The game's "colorful and detailed" graphics have been praised as well as its soundtrack, which Seibler called an "homage to the spooky, over the top music found in old, scary flicks". He went on to mention the sound effects are equally impressive. Corbie Dillard of Nintendolife.com said the graphics do not "exactly set new 16-bit standards, but they still manage to look sharp and the creative use of the darker color scheme used throughout the game really makes the creepy visuals come to life onscreen". He ended his review by affectionately calling the game a "second-rate horror movie" version of Contra. Power Unlimited praised the game calling it a "Fantastically wacky game", praised the two-player mode and found the SNES version has better graphics than the Mega Drive counterpart. They also reviewed the Mega Drive version and found the game to be almost as good as the SNES version, except for the controls being more difficult and graphics not as good.
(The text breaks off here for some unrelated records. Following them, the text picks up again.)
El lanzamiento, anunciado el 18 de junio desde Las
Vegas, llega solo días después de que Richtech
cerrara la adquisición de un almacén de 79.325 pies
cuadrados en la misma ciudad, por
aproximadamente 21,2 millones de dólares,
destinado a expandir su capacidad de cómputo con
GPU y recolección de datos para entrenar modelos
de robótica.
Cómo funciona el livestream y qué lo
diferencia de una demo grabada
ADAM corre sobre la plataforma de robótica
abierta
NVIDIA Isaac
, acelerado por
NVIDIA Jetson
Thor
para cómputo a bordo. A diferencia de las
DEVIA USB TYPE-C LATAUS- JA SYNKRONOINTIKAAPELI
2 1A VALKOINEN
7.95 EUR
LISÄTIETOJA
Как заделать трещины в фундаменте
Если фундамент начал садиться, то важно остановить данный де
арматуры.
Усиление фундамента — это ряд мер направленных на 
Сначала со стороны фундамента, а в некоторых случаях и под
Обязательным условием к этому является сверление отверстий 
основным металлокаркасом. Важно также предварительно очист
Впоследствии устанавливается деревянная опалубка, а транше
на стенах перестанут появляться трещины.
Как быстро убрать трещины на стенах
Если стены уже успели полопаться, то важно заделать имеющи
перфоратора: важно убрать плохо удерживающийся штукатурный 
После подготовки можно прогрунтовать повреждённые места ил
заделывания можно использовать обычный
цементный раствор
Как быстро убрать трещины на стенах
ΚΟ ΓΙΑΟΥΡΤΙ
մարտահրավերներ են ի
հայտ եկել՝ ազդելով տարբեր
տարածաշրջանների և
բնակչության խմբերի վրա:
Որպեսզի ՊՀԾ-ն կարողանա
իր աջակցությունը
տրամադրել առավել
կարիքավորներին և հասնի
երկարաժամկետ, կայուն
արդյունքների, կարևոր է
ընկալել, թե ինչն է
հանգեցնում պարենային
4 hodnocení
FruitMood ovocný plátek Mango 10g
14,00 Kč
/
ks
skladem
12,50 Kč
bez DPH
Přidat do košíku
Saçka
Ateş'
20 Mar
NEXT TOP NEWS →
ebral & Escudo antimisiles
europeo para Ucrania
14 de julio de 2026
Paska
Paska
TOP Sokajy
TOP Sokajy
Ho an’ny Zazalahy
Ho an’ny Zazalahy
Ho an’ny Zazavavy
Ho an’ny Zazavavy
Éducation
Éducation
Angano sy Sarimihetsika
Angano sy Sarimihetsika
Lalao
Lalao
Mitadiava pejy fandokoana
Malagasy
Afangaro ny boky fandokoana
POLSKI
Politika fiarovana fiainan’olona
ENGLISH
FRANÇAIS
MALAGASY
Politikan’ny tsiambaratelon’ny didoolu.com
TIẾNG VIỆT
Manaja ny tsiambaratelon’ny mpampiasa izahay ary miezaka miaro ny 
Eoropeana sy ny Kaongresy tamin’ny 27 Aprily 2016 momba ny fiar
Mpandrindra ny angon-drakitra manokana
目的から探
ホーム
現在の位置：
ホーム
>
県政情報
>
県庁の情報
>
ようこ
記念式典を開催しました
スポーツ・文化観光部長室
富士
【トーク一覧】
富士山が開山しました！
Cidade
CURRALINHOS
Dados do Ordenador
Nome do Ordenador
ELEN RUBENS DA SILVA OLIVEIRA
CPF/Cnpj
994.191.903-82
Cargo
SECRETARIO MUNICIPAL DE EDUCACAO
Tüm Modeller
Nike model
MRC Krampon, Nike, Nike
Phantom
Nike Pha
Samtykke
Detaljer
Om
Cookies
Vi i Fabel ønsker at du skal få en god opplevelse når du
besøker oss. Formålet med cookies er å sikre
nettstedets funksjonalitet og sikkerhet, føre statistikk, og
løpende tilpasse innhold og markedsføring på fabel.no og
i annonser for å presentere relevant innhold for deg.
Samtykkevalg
Upon the game's release for the Wii Virtual Console, Zombies Ate My Neighbors received immense praise and earned an Editor's Choice Award from IGN. The game has been regarded as one of "the most requested additions to the VC system even before the Wii launch".

Aggregate score
| Aggregator | Score |
|---|---|
| GameRankings | 84.5% |

Review scores
| Publication | Score |
|---|---|
| AllGame | SMD: 4/5 |
| Electronic Gaming Monthly | SMD: 42/50 |
| GamePro | SNES: 18.5/20 |
| IGN | 8/10 |
| Nintendo Life | 8/10 |
| Nintendo Power | 3.8/5 |
| VideoGames & Computer Entertainment | SNES: 9/10 |
| Sega-16 | 8/10 |
| Power Unlimited | SNES: 91% SMD: 90% |

===Accolades===
Mega ranked the game 42nd in their "Top 50 Mega Drive Games" in 1994. IGN ranks it the 48th best Super Nintendo game. They called the game "Incredibly fun and funny." In 2018, Complex listed the game 48th on its "The Best Super Nintendo Games of All Time" list. They felt the game was amazing and the only criticism they had was the levels got a little repetitive. In 2017, GamesRadar rated the game 21st on their "Best Sega Genesis/Mega Drive Games of All Time" In 1995, Total! ranked the game 43rd in their Top 100 SNES Games. In 1996, GamesMaster listed the Mega Drive version ninth in their "The GamesMaster Mega Drive Top 10."

==Legacy==
In 1997, LucasArts released a game for the PlayStation and the Sega Saturn titled Herc's Adventures, which uses the same basic gameplay format and mechanics as Zombies Ate My Neighbors. Programmer Chris Long cited Zombies Ate My Neighbors as a major influence on his 1997 game Swagman.

Day of the Tentacle, another game developed by LucasArts, is referenced in Zombies Ate My Neighbors through a secret level. Comparisons to the game Dead Rising, released for the Xbox 360 in 2006, have been drawn, Lucas Thomas of IGN saying: "Zombies Ate My Neighbors is basically a comical 16-bit template for the new Xbox 360 release, Dead Rising. And like that game, this one arm you with a pretty bizarre arsenal. Weed whackers, exploding soda cans, and flying silverware all make an appearance to help you, or you and a friend, put a hurt on these living dead."

===Sequels and spin-offs===
A sequel entitled Ghoul Patrol was released in 1994, which was also well-received. Originally, Ghoul Patrol was not intended to be released as a sequel to Zombies Ate My Neighbors, but was re-worked as such to increase sales.

As of 2011, a film based on the game was in development. The film was being penned and produced by screenwriter and director John Darko, known for his work on James Wan's Insidious and Aaron Sims' Archetype. At the time of the report, the film was in the process of securing rights from LucasArts and obtaining a director, as well as financing.

An unofficial, spiritual sequel, Demons Ate My Neighbors, has been in development by Tuned-Out Games since 2020.